誰も平然と吐けるなんて人は、ほとんどいないでしょう。気持ち悪くなれば、「やばいなぁ、気持ち悪いなぁ、吐くかなぁ、やだなぁ…」そんな事を、ぼやきながら、横になるか、トイレにでも行くか…
それしかないんです。
嫌だけど、しょうがない。
吐くかもしれないし、吐かないかもしれない。
わからないんです。ただ本当に直前にでもなれば、トイレに駆け込まざるを得ない、居ても立っても居られない感覚になるので通常、判断より先に身体は動きます。
普通の人の感覚は、吐くことを怖れないのではなく、イヤだけどしょうがないと思いつつ、ただ吐くだけです。これは今の私も同じです。
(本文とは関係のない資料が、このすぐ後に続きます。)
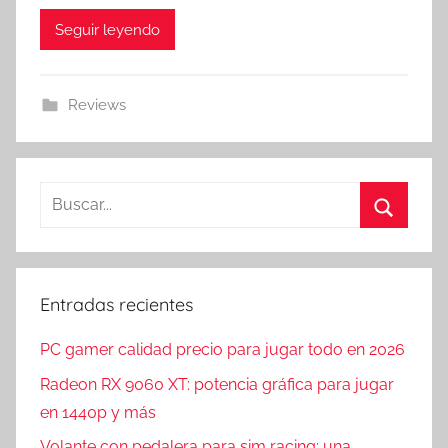
Seguir leyendo
Reviews
Buscar:
Buscar
Entradas recientes
PC gamer calidad precio para jugar todo en 2026
Radeon RX 9060 XT: potencia gráfica para jugar
en 1440p y más
Volante con pedalera para sim racing: una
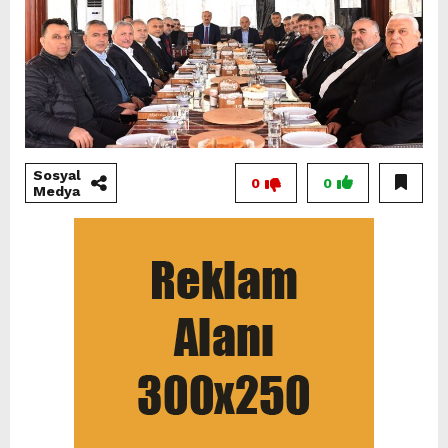
Sosyal
0
0
Medya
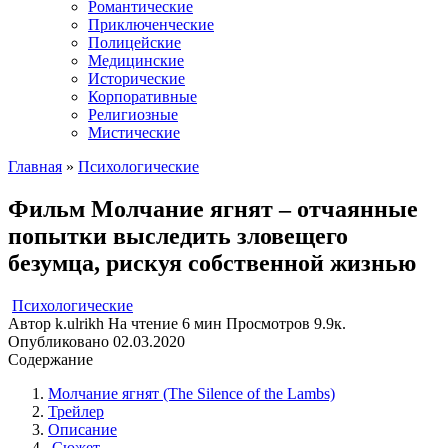
Романтические
Приключенческие
Полицейские
Медицинские
Исторические
Корпоративные
Религиозные
Мистические
Главная
»
Психологические
Фильм Молчание ягнят – отчаянные
попытки выследить зловещего
безумца, рискуя собственной жизнью
Психологические
Автор
k.ulrikh
На чтение
6 мин
Просмотров
9.9к.
Опубликовано
02.03.2020
Содержание
Молчание ягнят (The Silence of the Lambs)
Трейлер
Описание
Сюжет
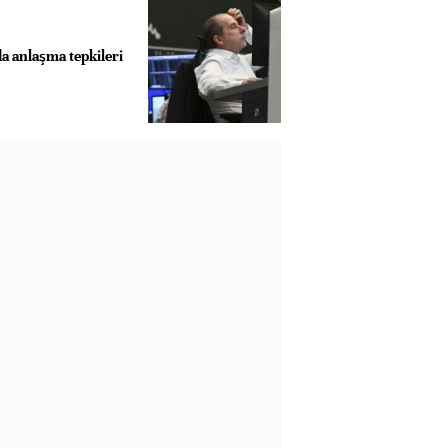
a anlaşma tepkileri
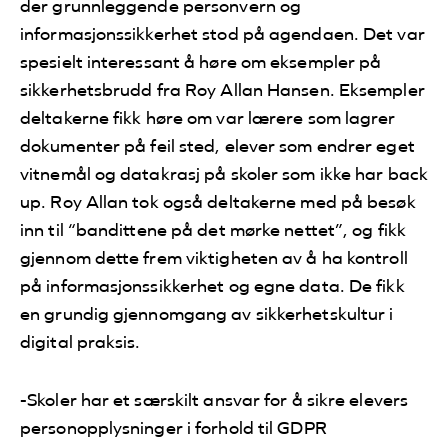
der grunnleggende personvern og
informasjonssikkerhet stod på agendaen. Det var
spesielt interessant å høre om eksempler på
sikkerhetsbrudd fra Roy Allan Hansen. Eksempler
deltakerne fikk høre om var lærere som lagrer
dokumenter på feil sted, elever som endrer eget
vitnemål og datakrasj på skoler som ikke har back
up. Roy Allan tok også deltakerne med på besøk
inn til “bandittene på det mørke nettet”, og fikk
gjennom dette frem viktigheten av å ha kontroll
på informasjonssikkerhet og egne data. De fikk
en grundig gjennomgang av sikkerhetskultur i
digital praksis.
-Skoler har et særskilt ansvar for å sikre elevers
personopplysninger i forhold til GDPR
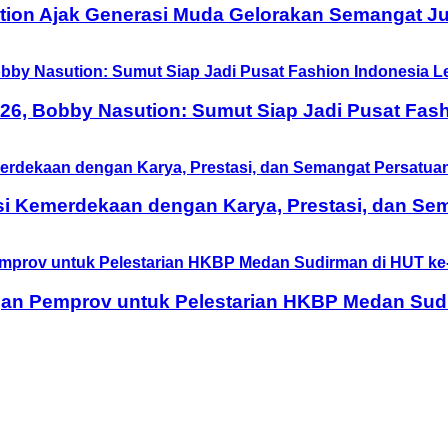
tion Ajak Generasi Muda Gelorakan Semangat Ju
6, Bobby Nasution: Sumut Siap Jadi Pusat Fash
si Kemerdekaan dengan Karya, Prestasi, dan Se
n Pemprov untuk Pelestarian HKBP Medan Sudi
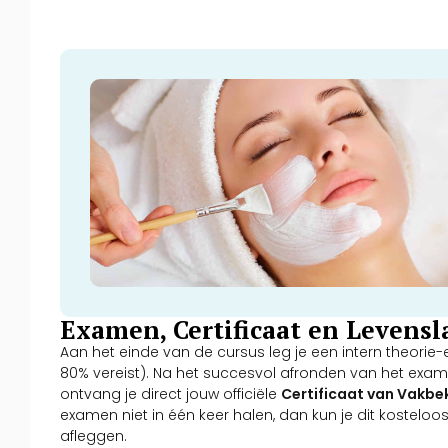
Examen, Certificaat en Levens
Aan het einde van de cursus leg je een intern theori
80% vereist). Na het succesvol afronden van het exam
ontvang je direct jouw officiële
Certificaat van Vakb
examen niet in één keer halen, dan kun je dit kostelo
afleggen.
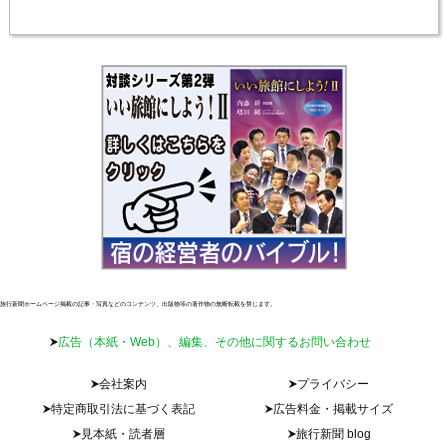
旅行新聞ホームページ掲載の記事・写真などのコンテンツ、出版物等の著作物の無断転載を禁じます。
広告（本紙・Web）、編集、その他に関するお問い合わせ
会社案内
プライバシー
特定商取引法に基づく表記
広告料金・掲載サイズ
見本紙・読者層
旅行新聞 blog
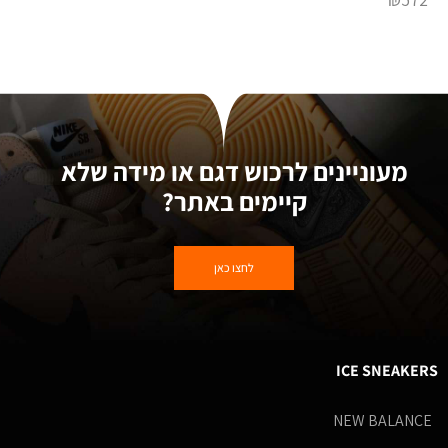
מעוניינים לרכוש דגם או מידה שלא
קיימים באתר?
לחצו כאן
ICE SNEAKERS
NEW BALANCE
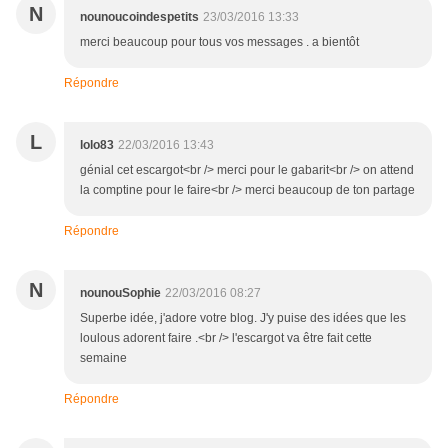
N
nounoucoindespetits
23/03/2016 13:33
merci beaucoup pour tous vos messages . a bientôt
Répondre
L
lolo83
22/03/2016 13:43
génial cet escargot<br /> merci pour le gabarit<br /> on attend
la comptine pour le faire<br /> merci beaucoup de ton partage
Répondre
N
nounouSophie
22/03/2016 08:27
Superbe idée, j'adore votre blog. J'y puise des idées que les
loulous adorent faire .<br /> l'escargot va être fait cette
semaine
Répondre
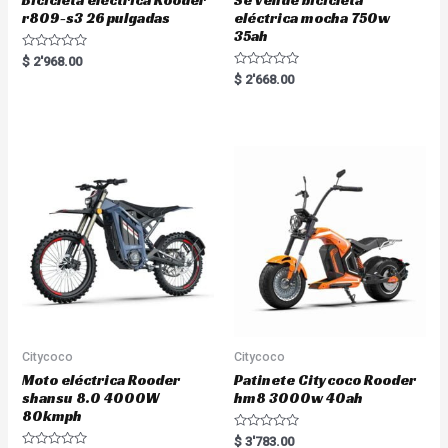
r809-s3 26 pulgadas
eléctrica mocha 750w
35ah
R
$
2'968.00
a
R
$
2'668.00
t
a
e
t
d
e
0
d
o
0
u
o
t
u
o
t
f
o
5
f
5
Citycoco
Citycoco
Moto eléctrica Rooder
Patinete Citycoco Rooder
shansu 8.0 4000W
hm8 3000w 40ah
80kmph
R
$
3'783.00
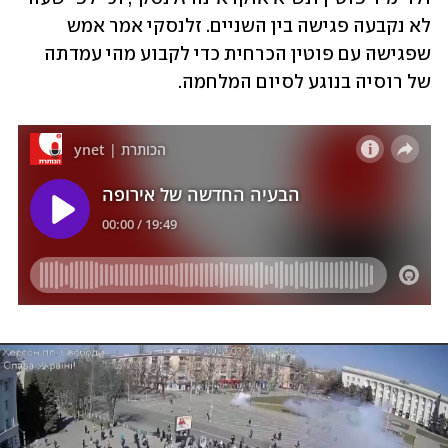
לא נקבעה פגישה בין השניים. זלנסקי אמר אמש 
שפגישה עם פוטין הכרחית כדי לקבוע מהי עמדתה 
של רוסיה בנוגע לסיום המלחמה.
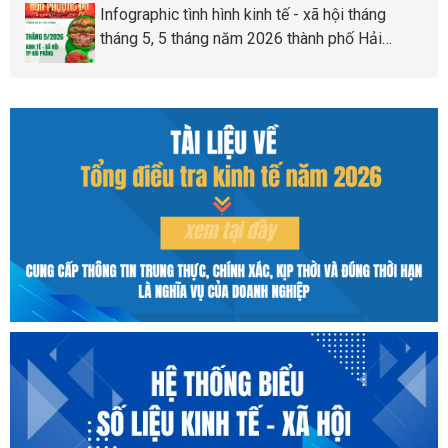
Infographic tình hình kinh tế - xã hội tháng
tháng 5, 5 tháng năm 2026 thành phố Hải
Phòng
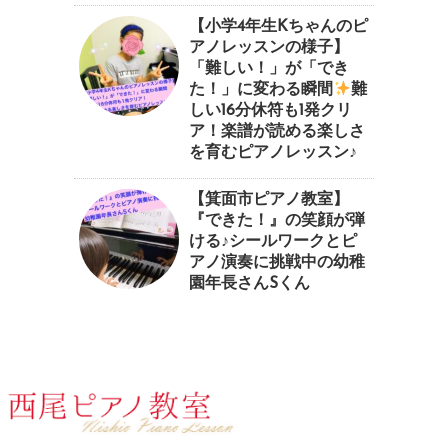
【小学4年生Kちゃんのピ
アノレッスンの様子】
「難しい！」が「でき
た！」に変わる瞬間
⁠難
しい16分休符も1発クリ
ア！楽譜が読める楽しさ
を育むピアノレッスン♪⁠
【箕面市ピアノ教室】
『できた！』の笑顔が弾
ける♪シールワークとピ
アノ演奏に挑戦中の幼稚
園年長さんSくん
吐きたくないと、あなた自身が慌ててどうにか気を紛らわせようと、本当にあなたにとってリスクが高いとなれば、身体はあなたの気持ちに逆らってでも、嘔吐を優先にします。ジタバタしようが優先順位は、あなたを慰めるより、命の確保です。
まことに、精妙にできています。
これほどまでに、よくできたものはないのです。
まさに神様のお造りになったものと言わざるを得ないほど。
パニック障害の人は(嘔吐恐怖や不安症)、とにかく自然な出来事に逆らおうとしますが、そもそも不可能なんです。不可能を可能にしようと必死になるわけですが、そうなれば結果的に苦しみ悶えるだけなんです。
自己万能感は手放しましょう。
万能ではないところがあるからこそ、人は柔軟に環境適応、状況適応して生き延びていけるのです。